1. **Gel filtration (Dialysis)**: This technique utilizes semipermeable membranes, such as dialysis tubing, to separate proteins based on their size and shape. Smaller proteins pass through the membrane more easily than larger proteins, allowing for separation.

2. **Chromatography (Ion Exchange, Affinity, Size Exclusion, Hydrophobic Interaction)**: Chromatography is a versatile method that separates proteins based on their chemical properties, such as ionic charge, hydrophobicity, or size. Each type of chromatography uses different mechanisms to separate proteins effectively.

3. **Centrifugation (Low Speed, High Speed)**: Centrifugation is a mechanical separation technique that utilizes the density differences of protein components to separate them based on their sedimentation coefficients. Low-speed centrifugation is typically used for cell pellets, while high-speed centrifugation is employed for higher-density particles like organelles or virus particles.

4. **Filtration**: Filtration is a physical process that separates proteins based on their size, shape, or charge. It is effective for separating particles with similar properties but not suitable for separating proteins with diverse characteristics.

**Why the Correct Answer is Right:**

Gel filtration (Dialysis) is not suitable for protein purification and separation due to its dependence on molecular size and shape, which limits its effectiveness when dealing with proteins with diverse characteristics or when the desired proteins have a wide range of sizes.

**Why the Incorrect Options are Incorrect:**

Ion exchange chromatography (Type A) is a valuable technique for separating proteins based on their ionic charge, allowing for a wide range of proteins to be purified and separated.

Affinity chromatography (Type B) is a powerful method for selectively separating proteins based on their specific binding with a ligand, such as antibodies or enzymes, allowing for the purification of proteins with diverse properties.

Size exclusion chromatography (Type C) is a crucial technique for separating proteins based on their hydrodynamic volume, which varies according to protein size, shape, and charge. This method is suitable for purifying proteins with diverse characteristics.

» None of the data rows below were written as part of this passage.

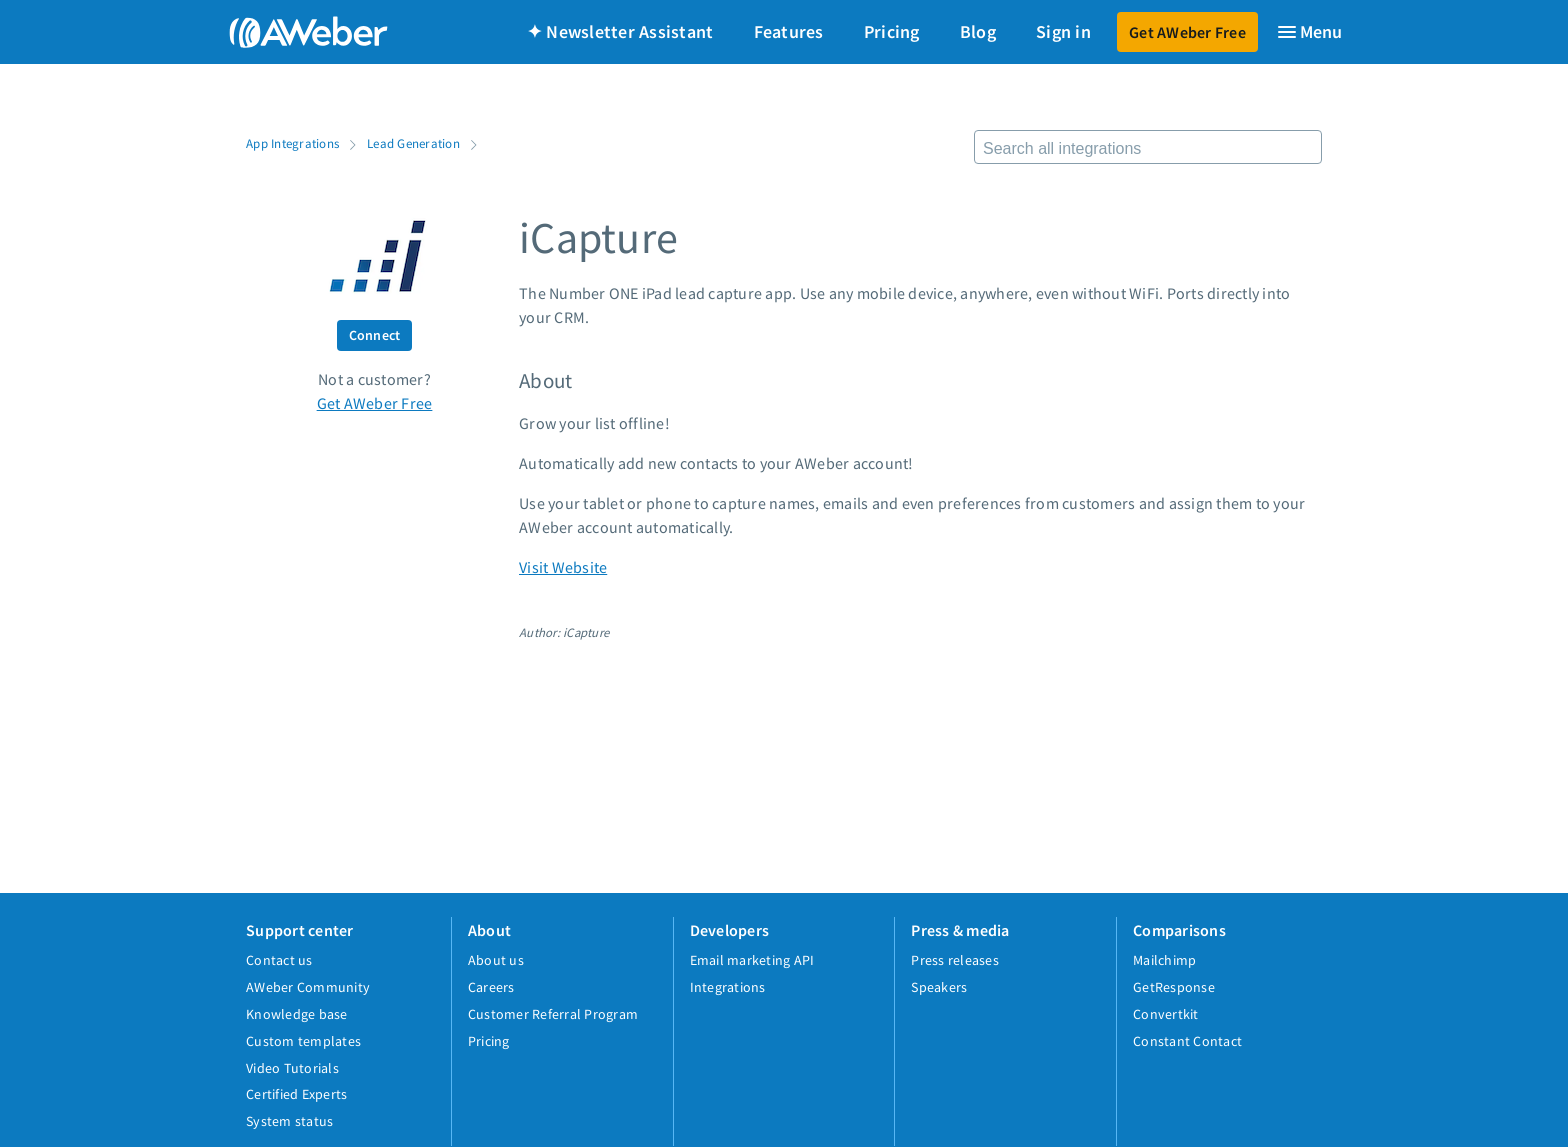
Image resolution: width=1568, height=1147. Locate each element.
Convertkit (1166, 1014)
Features (789, 31)
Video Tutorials (292, 1068)
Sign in (1063, 31)
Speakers (939, 987)
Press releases (955, 960)
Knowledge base (297, 1014)
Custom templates (303, 1041)
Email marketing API (752, 960)
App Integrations (292, 143)
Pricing (892, 31)
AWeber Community (308, 987)
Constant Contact (1187, 1041)
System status (289, 1121)
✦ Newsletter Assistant (620, 31)
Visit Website (563, 567)
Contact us (279, 960)
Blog (978, 31)
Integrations (728, 987)
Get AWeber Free (1187, 32)
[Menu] (1309, 32)
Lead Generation (413, 143)
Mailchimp (1164, 960)
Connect (375, 335)
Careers (491, 987)
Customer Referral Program (553, 1014)
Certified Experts (296, 1094)
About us (496, 960)
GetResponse (1174, 987)
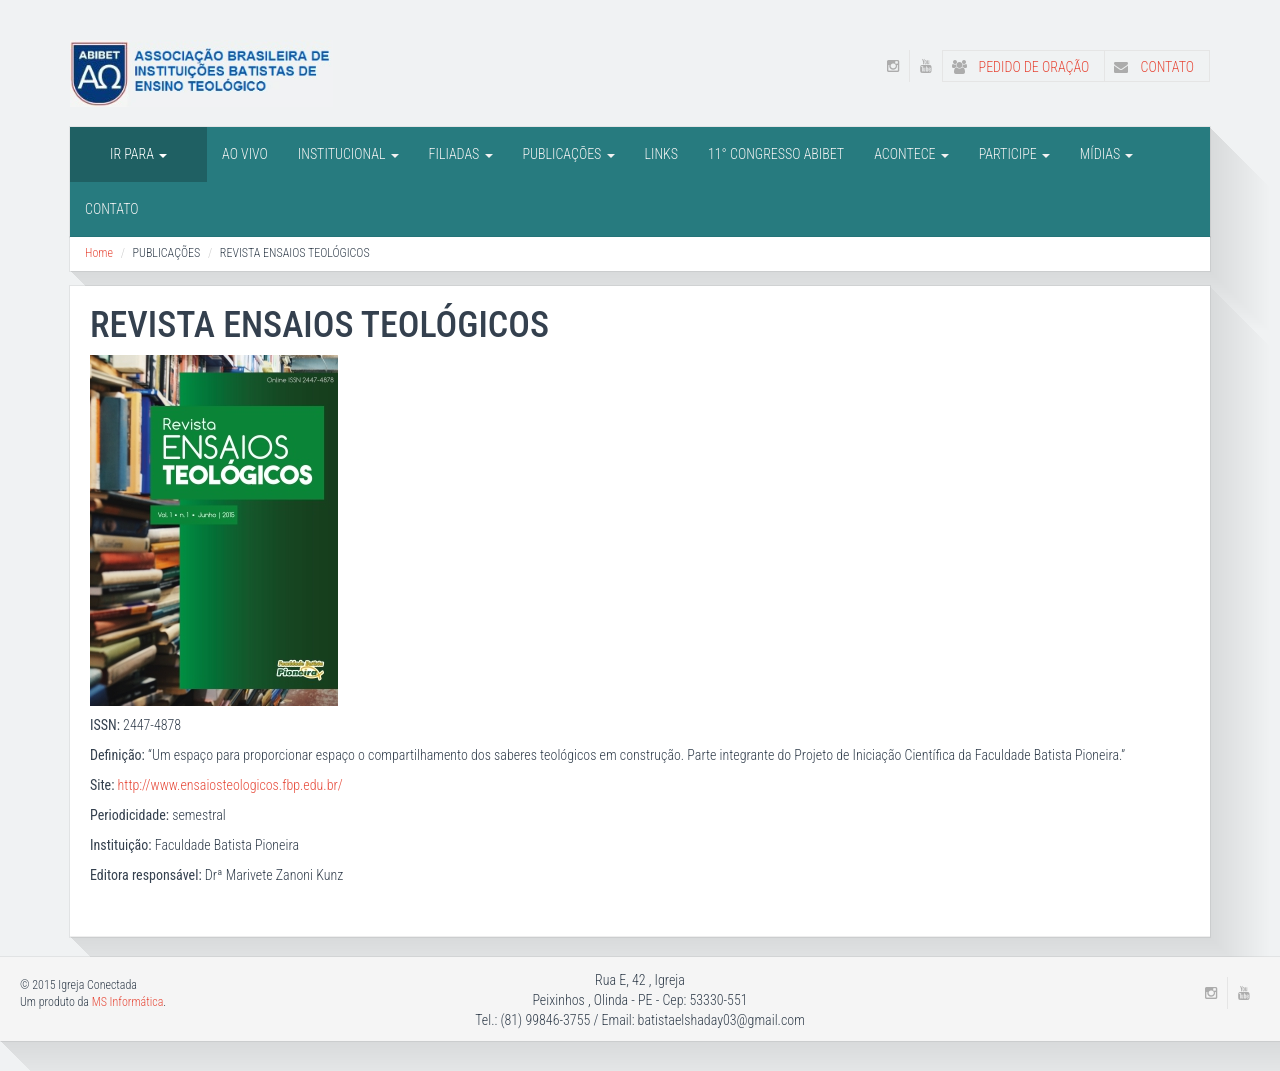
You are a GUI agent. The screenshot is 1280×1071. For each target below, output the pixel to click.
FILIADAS (461, 154)
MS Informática (128, 1002)
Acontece (911, 154)
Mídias (1106, 154)
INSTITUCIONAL (348, 154)
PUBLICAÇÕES (569, 154)
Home (99, 253)
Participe (1014, 154)
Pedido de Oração (1016, 66)
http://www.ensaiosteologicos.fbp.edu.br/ (230, 785)
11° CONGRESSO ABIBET (776, 154)
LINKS (661, 154)
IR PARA (138, 154)
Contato (1149, 66)
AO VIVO (245, 154)
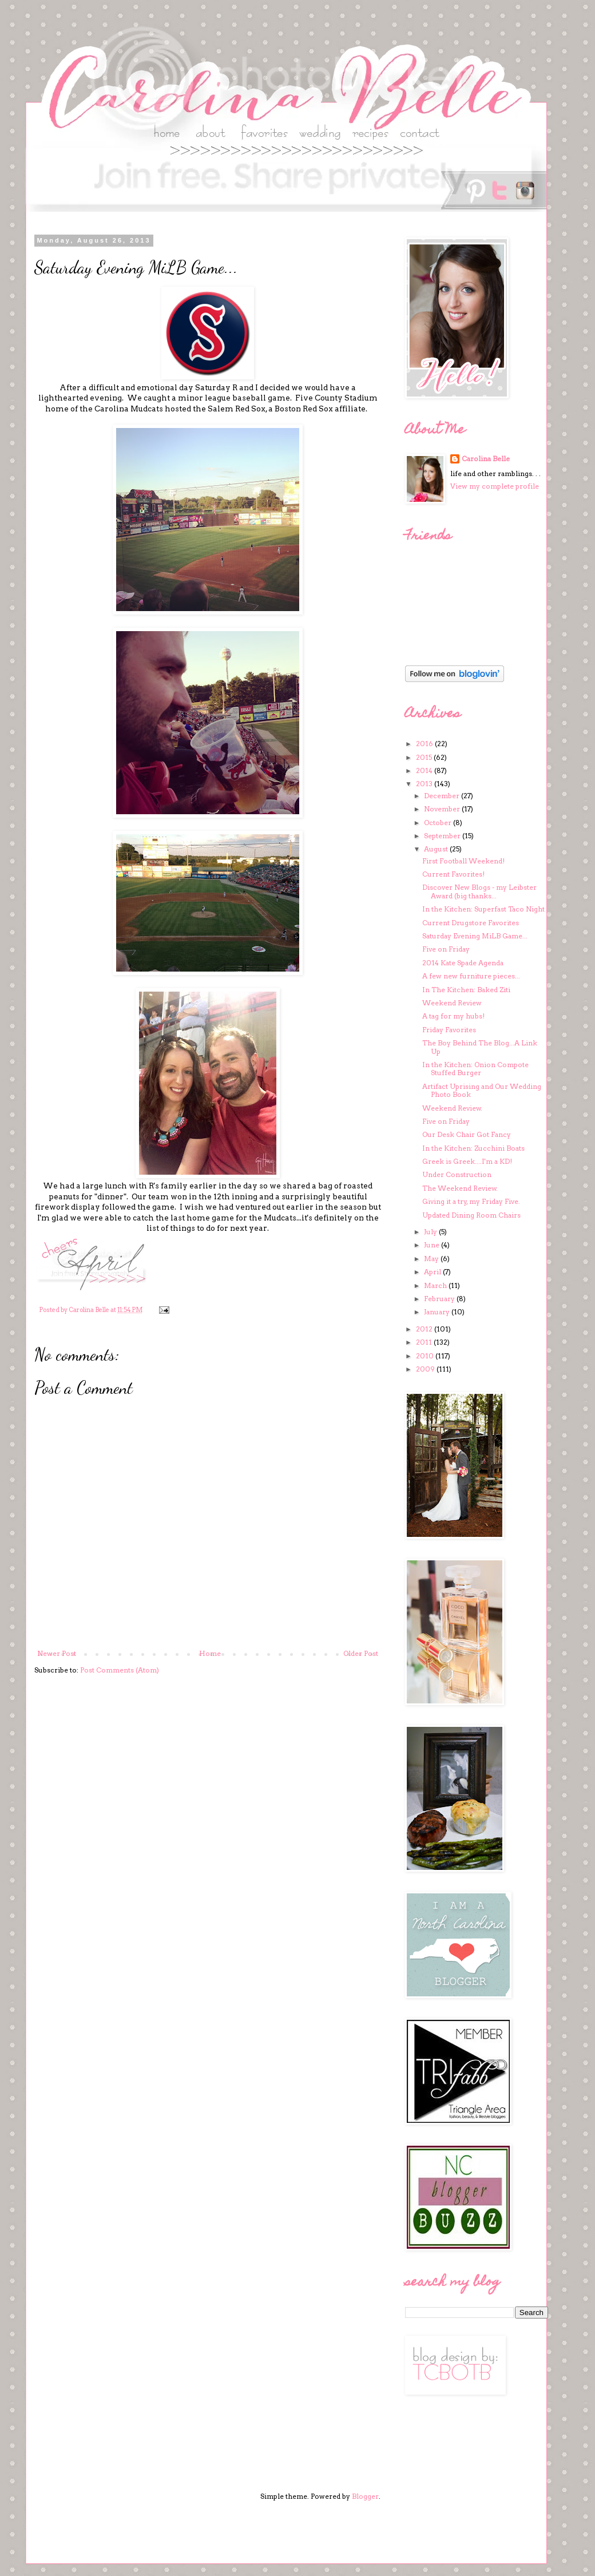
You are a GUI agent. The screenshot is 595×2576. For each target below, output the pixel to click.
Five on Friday (446, 949)
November (443, 808)
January (437, 1311)
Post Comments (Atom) (119, 1670)
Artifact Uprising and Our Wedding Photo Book (481, 1090)
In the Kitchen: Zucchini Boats (473, 1148)
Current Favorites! (453, 874)
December (442, 795)
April (433, 1271)
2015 (425, 757)
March (436, 1285)
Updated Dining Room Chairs (471, 1215)
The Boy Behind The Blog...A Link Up (479, 1047)
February (440, 1298)
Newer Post (56, 1653)
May (432, 1258)
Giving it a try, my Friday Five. (471, 1201)
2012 (425, 1329)
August (437, 849)
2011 (425, 1342)
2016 (425, 743)
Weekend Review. (452, 1108)
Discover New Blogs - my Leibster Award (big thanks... (479, 891)
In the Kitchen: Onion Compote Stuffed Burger (475, 1068)
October (438, 822)
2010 (425, 1356)
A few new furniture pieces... (471, 976)
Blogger (365, 2496)
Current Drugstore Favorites (470, 922)
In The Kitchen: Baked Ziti (466, 989)
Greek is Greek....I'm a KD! (467, 1161)
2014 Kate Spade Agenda (462, 962)
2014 (425, 770)
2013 (425, 783)
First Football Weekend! (463, 861)
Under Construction (456, 1174)
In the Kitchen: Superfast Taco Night (483, 909)
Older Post (360, 1653)
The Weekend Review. (460, 1188)
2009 (426, 1369)
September (443, 835)
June (432, 1245)
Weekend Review (452, 1002)
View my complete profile (494, 486)
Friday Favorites (449, 1029)
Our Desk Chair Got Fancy (466, 1134)
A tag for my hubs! (453, 1016)
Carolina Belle (486, 458)
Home (210, 1653)
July (431, 1231)
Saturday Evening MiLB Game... (474, 936)
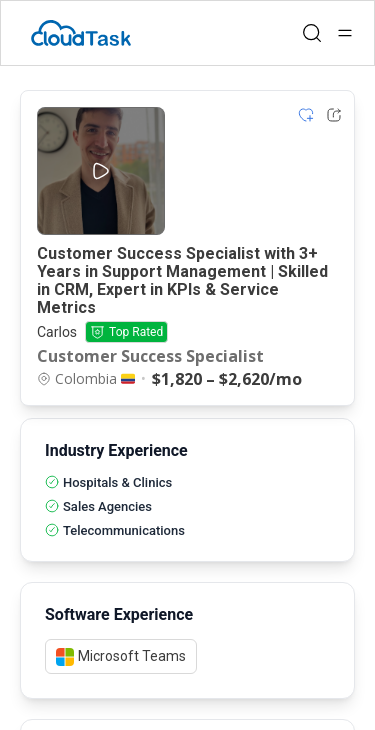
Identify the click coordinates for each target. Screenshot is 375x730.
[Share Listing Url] (334, 115)
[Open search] (312, 33)
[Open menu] (345, 33)
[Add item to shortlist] (306, 115)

Hydrophobic interaction chromatography (Type D) is a useful method for separating proteins based on their hydrophobic properties, which allows for the purification of proteins with diverse properties.

Centrifugation (Type E and F) is essential for separating particles based on their sedimentation coefficients, allowing for the purification of proteins with diverse properties.

**Clinical Pearl:**

Centrifugation techniques can be used to separate organelles or particles with similar properties, but not proteins with diverse properties or those with a wide range of sizes. This emphasizes the importance of considering various purification methods for proteins with diverse characteristics.